Computationally efficient modeling of internal combustion engine for system-level studies of vehicle power trains

Abstract

The power train development of vehicles, non-road mobile machines (NRMM), and heavyduty machines focuses on hybrid electric power trains and combustion engine technology for new, environmentally friendly fuels. Concurrently, development needs are increasing, and research and development time is shortening. Numerical simulation methods offer significant benefits for machine design, and their use is growing in mobile machine design tasks. The share of battery electric power trains and hydrogen and fuel cell-powered machines is increasing. However, it seems that combustion engines will be needed for decades in different applications where charging possibilities are limited or the operation time of electric or hydrogen-based power trains is limited.

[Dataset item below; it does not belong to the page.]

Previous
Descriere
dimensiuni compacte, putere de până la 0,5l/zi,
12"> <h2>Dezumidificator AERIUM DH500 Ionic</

This study aims to improve the simulation models of combustion engines for initial-phase power train studies. Three computationally efficient methods for simulating combustion engines have been developed and presented. The first method presents a static fuel consumption map estimation method from a specific fuel consumption curve, and the second method improved it by adding the dynamic torque response of the turbocharged engine, utilizing different transfer functions and time series-based models. The presented methods were validated by comparing the simulated results to the actual engine experiments. The third method utilized a reduced engine model, which was calibrated to produce reasonably accurate results of a real engine. Two of these research studies used a statistical approach to predicting the exhaust emission and fuel injection profiles.

Key findings indicate that computationally efficient and easily calibrated models can predict modern NRMM combustion engine fuel consumption and dynamic behavior. This study also expands the static fuel consumption estimation to different electric-hybrid NRMM applications and duty-cycle simulation for good accuracy. Estimating emissions and fuel injection profiles using machine learning methods shows that engine output can be predicted well; however, the accuracy of the emission formation and fuel injection profiles includes uncertainties, and further research is needed.